The parish’s efforts to contribute to the good of the environment have not gone unnoticed. In November of 2006, Chicago Wilderness, a regional nature reserve organization, awarded Annunciation Parish its Excellence in Conservation Award. Annunciation’s plan was chosen for its “exceptional contributions in protecting biodiversity and supporting the concept of sustainable development.”
Says Father Loya with a laugh: “They’re awarding us for our Catholicism without even realizing it.”
Seeds and Souls
St. Elizabeth’s Catholic Church in Wyandotte, Mich., also has a vision — not just for its future but for the future of nothing less than the entire planet. Father Charles Morris, pastor of St. Elizabeth’s, concentrates on reducing the parish’s energy usage as a direct response to global warming.
Father Morris has a master’s degree in urban planning and is a board member of Michigan Power and Light, a division of Interfaith Power and Light. Interfaith Power includes member congregations of all Christian denominations and also non-Christian religious groups. Unlike the secular environmental groups, Interfaith makes no statements about nor takes any position on the issues of human population or family planning. Interfaith limits its focus to helping churches and religious organizations reduce their energy usage.
“Our parish began our journey almost 10 years ago with an energy audit,” says Father Morris. The audit, which took place in 1997, was an exhaustive study that examined the physical plant in detail. It cost $5,000. The result? The parish replaced its boiler at a cost of $50,000, but since the new boiler was energy-efficient, it used less energy and saved the parish $7,000 per year and paid for itself in seven years.
St. Elizabeth’s is now partially “off the grid,” which means they generate a lot of their own electricity. They have solar panels, a wind turbine, a solar collector for heating hot water and a solar attic fan. The parish saves $20,000 per year on utility bills and, as a result, reduces its impact on the environment.

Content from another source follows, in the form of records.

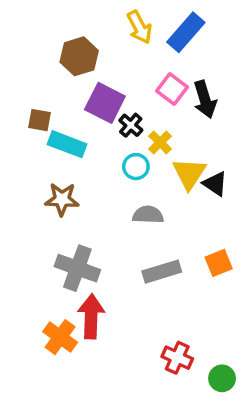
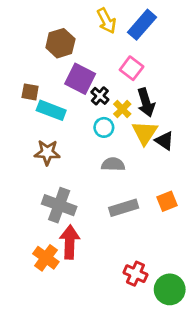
black arrow: (205, 99) -> (146, 102), moved
green circle: (222, 378) -> (170, 289), size x1.5

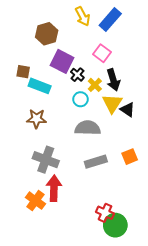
gray semicircle: (113, 164) -> (88, 128), size x1.4
green circle: (170, 289) -> (115, 225), moved

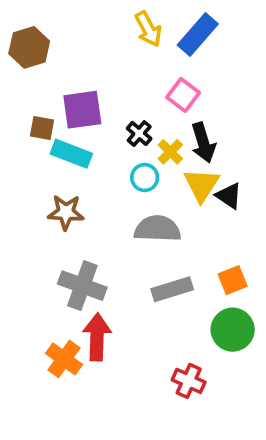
brown hexagon: (47, 34) -> (29, 47), moved
purple square: (62, 61) -> (82, 110), moved, turned -35
green circle: (115, 225) -> (233, 330), moved

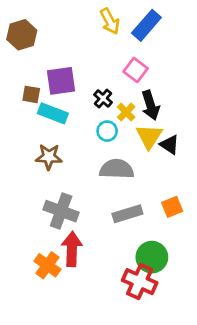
green circle: (233, 330) -> (152, 257), moved
red cross: (189, 381) -> (140, 282), size x1.4

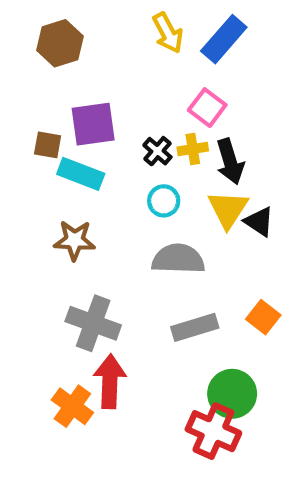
brown hexagon: (22, 35) -> (60, 43), moved
yellow cross: (126, 112) -> (193, 149), moved, turned 36
orange square: (172, 207) -> (263, 317), turned -30

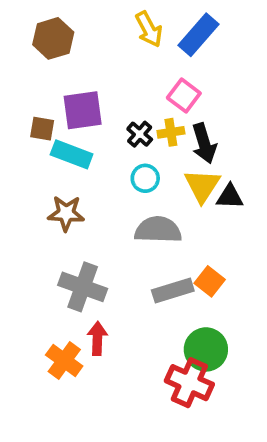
black triangle: (259, 222) -> (230, 197), turned -32
orange square: (263, 317) -> (210, 281), moved
red arrow: (110, 381) -> (97, 338), size x0.7

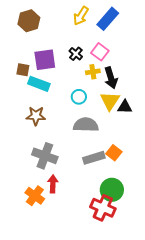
yellow arrow: (149, 29) -> (81, 16), turned 60
black cross: (140, 134) -> (76, 54), moved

“When you do the right thing for your budget and the right thing for your utility bill, that turns out to be the right thing for future generations and for God’s creation,” says Father Morris.

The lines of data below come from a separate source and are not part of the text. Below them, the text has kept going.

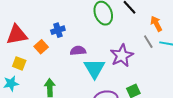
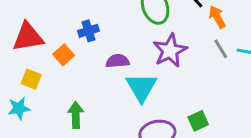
orange arrow: (156, 24) -> (217, 17), moved
purple star: (122, 56) -> (170, 51), moved

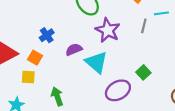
gray line: (221, 49) -> (144, 26), moved, turned 64
yellow square: (31, 79) -> (28, 77), moved

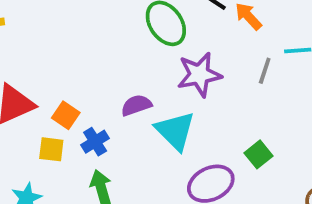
purple star: (108, 30) -> (199, 75), turned 30
blue cross: (47, 35) -> (95, 142), moved

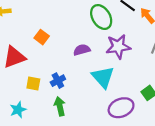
purple semicircle: (136, 105) -> (82, 50), moved
orange square: (66, 115) -> (42, 37), moved

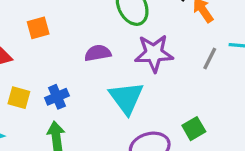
orange square: (42, 37) -> (38, 28), turned 32

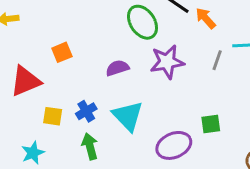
cyan triangle: (126, 98) -> (128, 116), moved
green square: (194, 129) -> (211, 124), turned 30

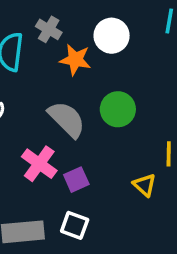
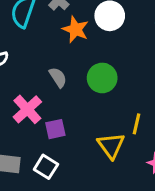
gray semicircle: (67, 119) -> (58, 77), size x0.6
yellow triangle: (145, 185) -> (111, 146), size x1.4

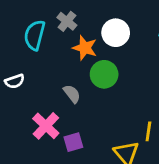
green circle: (102, 78) -> (104, 74), moved

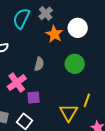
green circle: (104, 74) -> (75, 64), moved
gray semicircle: (72, 94) -> (39, 64), turned 40

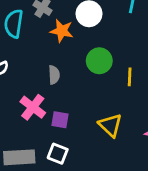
purple square: (34, 98) -> (60, 120), turned 32
yellow line: (87, 100) -> (130, 77), moved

Any church can join Interfaith Power and Light, and begin implementing strategies similar to the ones in place at St. Elizabeth’s. One of the benefits of membership is a comprehensive energy audit.
For Catholic individuals and families who want to respect and preserve God’s creation, the answer is not to write a check and send it to Washington.
“The best way to help the environment is by our own efforts, not by joining a group such as Sierra Club or the World Wildlife Fund,” says Sister Mary Katherine. “Act as locally as you can. You can start literally in your own back yard.”